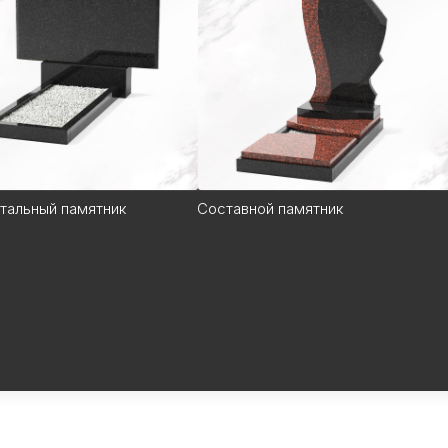
тальный памятник
Составной памятник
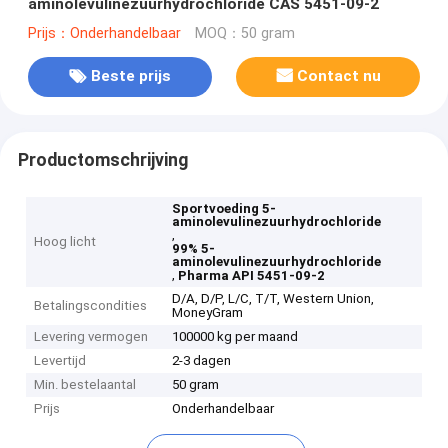
aminolevulinezuurhydrochloride CAS 5451-09-2
Prijs：Onderhandelbaar
MOQ：50 gram
Beste prijs
Contact nu
Productomschrijving
Sportvoeding 5-
aminolevulinezuurhydrochloride
,
Hoog licht
99% 5-
aminolevulinezuurhydrochloride
,
Pharma API 5451-09-2
D/A, D/P, L/C, T/T, Western Union,
Betalingscondities
MoneyGram
Levering vermogen
100000 kg per maand
Levertijd
2-3 dagen
Min. bestelaantal
50 gram
Prijs
Onderhandelbaar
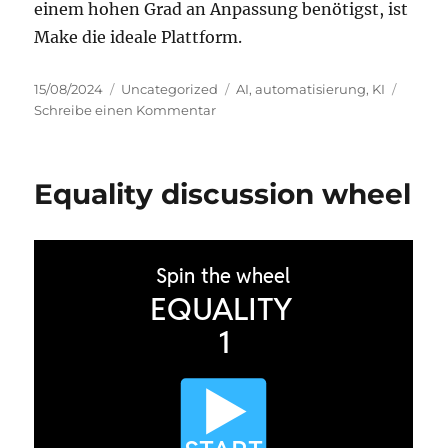
einem hohen Grad an Anpassung benötigst, ist
Make die ideale Plattform.
Veröffentlicht
Kategorien
Schlagwörter
15/08/2024
Uncategorized
AI
,
automatisierung
,
KI
am
zu
Schreibe einen Kommentar
Automatisierung:
Make
oder
Equality discussion wheel
Zapier?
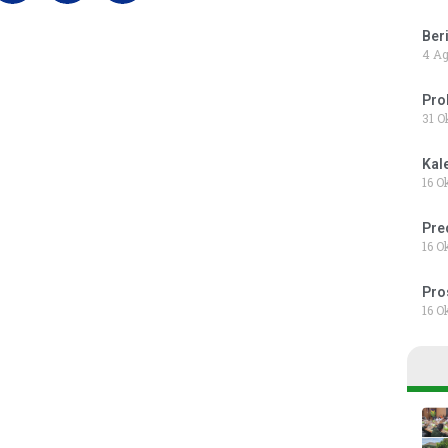
Beri
4 Ag
Pro
31 O
Kal
16 O
Pre
16 O
Pro
16 O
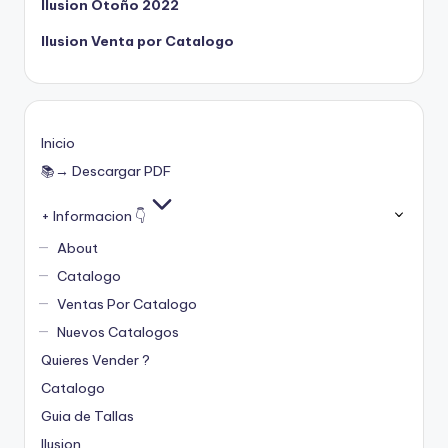
Ilusion Otoño 2022
Ilusion Venta por Catalogo
Inicio
📚→ Descargar PDF
+ Informacion 👇
About
Catalogo
Ventas Por Catalogo
Nuevos Catalogos
Quieres Vender ?
Catalogo
Guia de Tallas
Ilusion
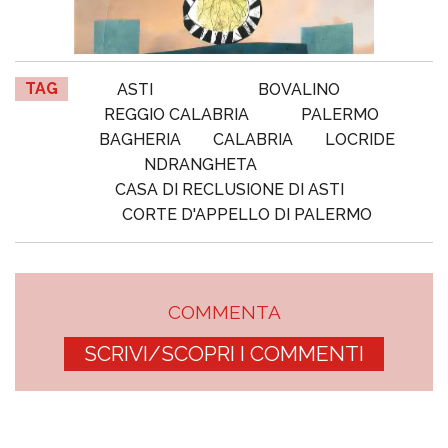
TAG
ASTI
BOVALINO
REGGIO CALABRIA
PALERMO
BAGHERIA
CALABRIA
LOCRIDE
NDRANGHETA
CASA DI RECLUSIONE DI ASTI
CORTE D'APPELLO DI PALERMO
COMMENTA
SCRIVI/SCOPRI I COMMENTI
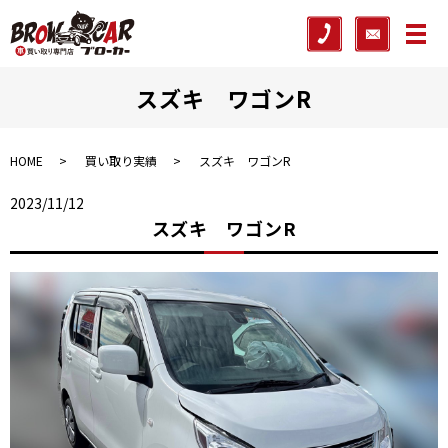
メ
スズキ ワゴンR
HOME
買い取り実績
スズキ ワゴンR
2023/11/12
スズキ ワゴンR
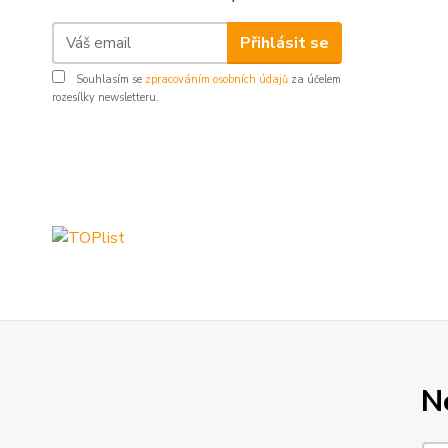
Přihlásit se
Souhlasím se
zpracováním osobních údajů
za účelem
rozesílky newsletteru.
N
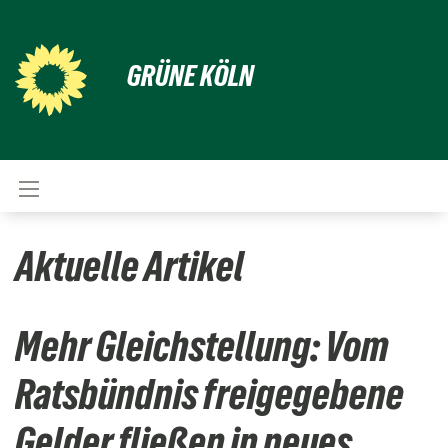
GRÜNE KÖLN
Aktuelle Artikel
Mehr Gleichstellung: Vom
Ratsbündnis freigegebene
Gelder fließen in neues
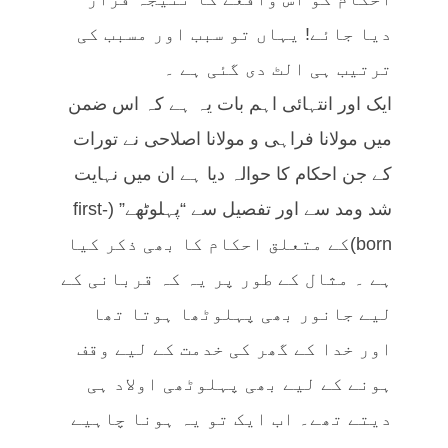
دیا جائے! یہاں تو سبب اور مسبب کی
ترتیب ہی الٹ دی گئی ہے ۔
ایک اور انتہائی اہم بات یہ ہے کہ اس ضمن
میں مولانا فراہی و مولانا اصلاحی نے تورات
کے جن احکام کا حوالہ دیا ہے ان میں نہایت
شد ومد سے اور تفصیل سے “پہلوٹھے” (first-
born)کے متعلق احکام کا بھی ذکر کیا
ہے ۔ مثال کے طور پر یہ کہ قربانی کے
لیے جانور بھی پہلوٹھا ہوتا تھا
اور خدا کے گھر کی خدمت کے لیے وقف
ہونے کے لیے بھی پہلوٹھی اولاد ہی
دیتے تھے۔ اب ایک تو یہ ہونا چاہیے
————
▶ **What the task asks**
Apart from the pictures, every line of the data above should be given again exactly.

▶ **Task answer**
тальный памятник
Составной памятник
aminolevulinezuurhydrochloride CAS 5451-09-2
Prijs：Onderhandelbaar
MOQ：50 gram
Beste prijs
Contact nu
Productomschrijving
Sportvoeding 5-
aminolevulinezuurhydrochloride
,
Hoog licht
99% 5-
aminolevulinezuurhydrochloride
,
Pharma API 5451-09-2
D/A, D/P, L/C, T/T, Western Union,
Betalingscondities
MoneyGram
Levering vermogen
100000 kg per maand
Levertijd
2-3 dagen
Min. bestelaantal
50 gram
Prijs
Onderhandelbaar
einem hohen Grad an Anpassung benötigst, ist
Make die ideale Plattform.
Veröffentlicht
Kategorien
Schlagwörter
15/08/2024
Uncategorized
AI
,
automatisierung
,
KI
am
zu
Schreibe einen Kommentar
Automatisierung:
Make
oder
Equality discussion wheel
Zapier?
Beri
4 Ag
Pro
31 O
Kal
16 O
Pre
16 O
Pro
16 O
Ilusion Otoño 2022
Ilusion Venta por Catalogo
Inicio
📚→ Descargar PDF
+ Informacion 👇
About
Catalogo
Ventas Por Catalogo
Nuevos Catalogos
Quieres Vender ?
Catalogo
Guia de Tallas
Ilusion
TAG
ASTI
BOVALINO
REGGIO CALABRIA
PALERMO
BAGHERIA
CALABRIA
LOCRIDE
NDRANGHETA
CASA DI RECLUSIONE DI ASTI
CORTE D'APPELLO DI PALERMO
COMMENTA
SCRIVI/SCOPRI I COMMENTI
メ
スズキ ワゴンR
HOME
買い取り実績
スズキ ワゴンR
2023/11/12
スズキ ワゴンR
Přihlásit se
Souhlasím se
zpracováním osobních údajů
za účelem
rozesílky newsletteru.
N
GRÜNE KÖLN
Aktuelle Artikel
Mehr Gleichstellung: Vom
Ratsbündnis freigegebene
Gelder fließen in neues
دیا جائے! یہاں تو سبب اور مسبب کی
ترتیب ہی الٹ دی گئی ہے ۔
ایک اور انتہائی اہم بات یہ ہے کہ اس ضمن
میں مولانا فراہی و مولانا اصلاحی نے تورات
کے جن احکام کا حوالہ دیا ہے ان میں نہایت
شد ومد سے اور تفصیل سے “پہلوٹھے” (first-
born)کے متعلق احکام کا بھی ذکر کیا
ہے ۔ مثال کے طور پر یہ کہ قربانی کے
لیے جانور بھی پہلوٹھا ہوتا تھا
اور خدا کے گھر کی خدمت کے لیے وقف
ہونے کے لیے بھی پہلوٹھی اولاد ہی
دیتے تھے۔ اب ایک تو یہ ہونا چاہیے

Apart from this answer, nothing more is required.